According to the majority of the testimony at this month’s “Spam Summit,” held by the U.S. Federal Trade Commission (FTC), the state of the fight against spam is pretty much the same as it has been for the last several years.
The two days of presentations can largely be boiled down to the following bullets:
• Spam volumes continue to increase, being driven by the growth of “botnets” – networks of hijacked computers run by hackers and rented out to spammers.
• Spam is one of many high-tech tools being used by organized crime, international terrorist organizations, and can be expected to play a major role in future conflicts between nations.
• Anti-spam technologies are improving, but deployment of sophisticated technologies such as cryptographic-based email authentication is sorely lacking.
Oh, and the spam wars are a lot less exciting than they used to be. Case in point: unlike last time, there were no fist-fights at this year’s shindig.
As the federal government’s premiere consumer protection regulatory agency, the FTC has been keeping an eye on the issue of unsolicited commercial email since 1997, when they held the first ever governmental hearings on the topic.
I was honored to have been invited as a participant on two of the spam discussion panels at that event in 1997, and as I look back across those ten years, it all seems so quaint.
On that first panel, my fellow panelists and I spent half the time explaining to the regulators and the audience what spam was, why it was bad, and why they should care about something that was so seemingly insignificant.
In those days, spam was a very novel concept, because email itself was still pretty novel for the average user.

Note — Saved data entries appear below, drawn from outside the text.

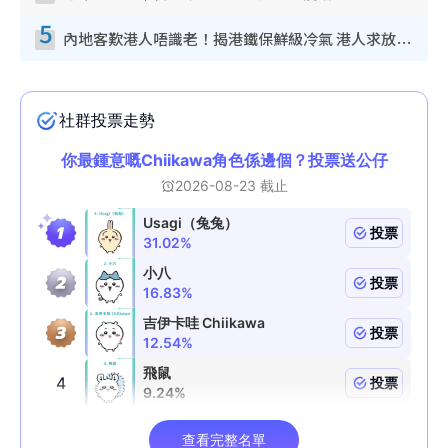
5
內地客歎港人唔識老！揭港鐵保鮮級冷氣 港人求放過：咪投訴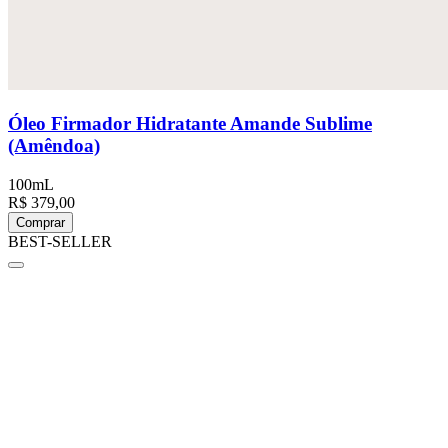
Óleo Firmador Hidratante Amande Sublime
(Amêndoa)
100mL
R$ 379,00
Comprar
BEST-SELLER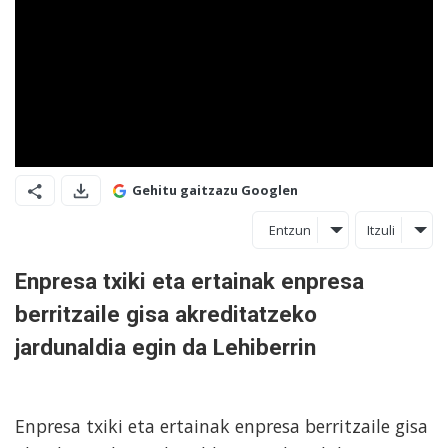
Gehitu gaitzazu Googlen
Entzun
Itzuli
Enpresa txiki eta ertainak enpresa
berritzaile gisa akreditatzeko
jardunaldia egin da Lehiberrin
Enpresa txiki eta ertainak enpresa berritzaile gisa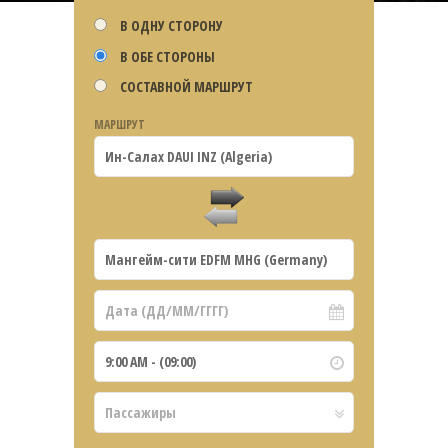
В ОДНУ СТОРОНУ
В ОБЕ СТОРОНЫ
СОСТАВНОЙ МАРШРУТ
МАРШРУТ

Several members of the FTC admitted to having email accounts, but given the number of blank stares, the experience of receiving any email – much less spam – was pretty daunting for most of that august assemblage.

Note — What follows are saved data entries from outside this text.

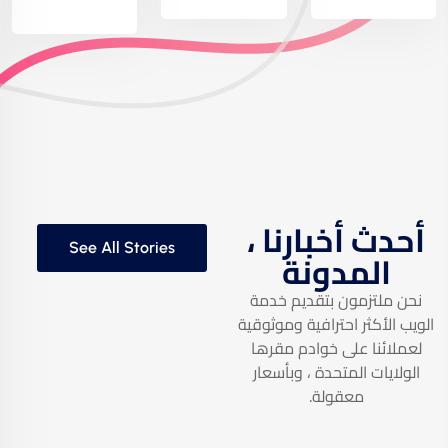
أحدث أخبارنا ،
See All Stories
المدونة
نحن ملتزمون بتقديم خدمة
الويب الأكثر احترافية وموثوقية
لعملائنا على خوادم مقرها
الولايات المتحدة ، وبأسعار
معقولة.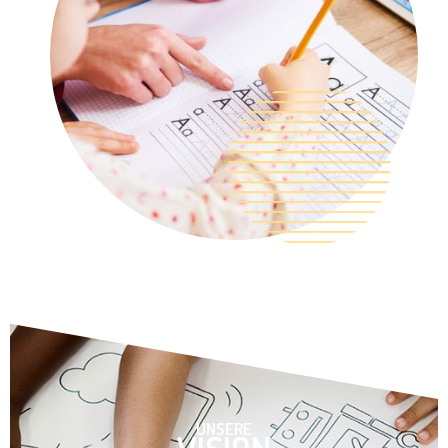
UNSERE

The FTC revisited the issue of spam again in 2003, where things got so heated that then-Commissioner Orson Swindle (a former Marine and “Hanoi Hilton” survivor) had to physically separate two attendees who nearly came to blows.
The tensions that were so evident in 2003 were no where to be seen in 2007. Even the appearance of the notorious Scott Richter, who once famously described himself in an interview on The Daily Show with Jon Stewart as a not a spammer but rather a “high volume email deployer,” was met with yawns.
What became quite clear during the course of the two-day event was that not a lot of progress has been made in the intervening four years since the last spam event. Proposals for increasing the security of email against forgeries and phishing, some of which were first debuted in 2003 (and at a subsequent event devoted to email authentication issues in 2004) are still being hotly debated instead of deployed.
Indeed, if there was any point of tension and conflict at the event, it was that advocates for one particular method of email authentication have been lobbying hard to get law makers and regulators to urge its adoption over other competing solutions.
The pressure seems to be enough that one representative of a major Internet service provider felt compelled to note publicly that those pressures were actually getting in the way of progress on improving email security.
While it was good to see a lot of old friends, colleagues, and all the other “usual suspects” from these anti-spam community functions, I came away from Washington D.C. scratching my head and wondering what it would take to make another Spam Summit worthwhile.
The sad truth is that I just don’t see the need for another high-level spam confab unless and until some major changes are made in how email is sent and received. As was made clear by many of the conference’s presenters, if we are to see any major progress in the fight, it will come from changing the ways in which legitimate email senders will be able to meaningfully differentiate their messages from the ever-growing floods of fraudulent and deceptive junk.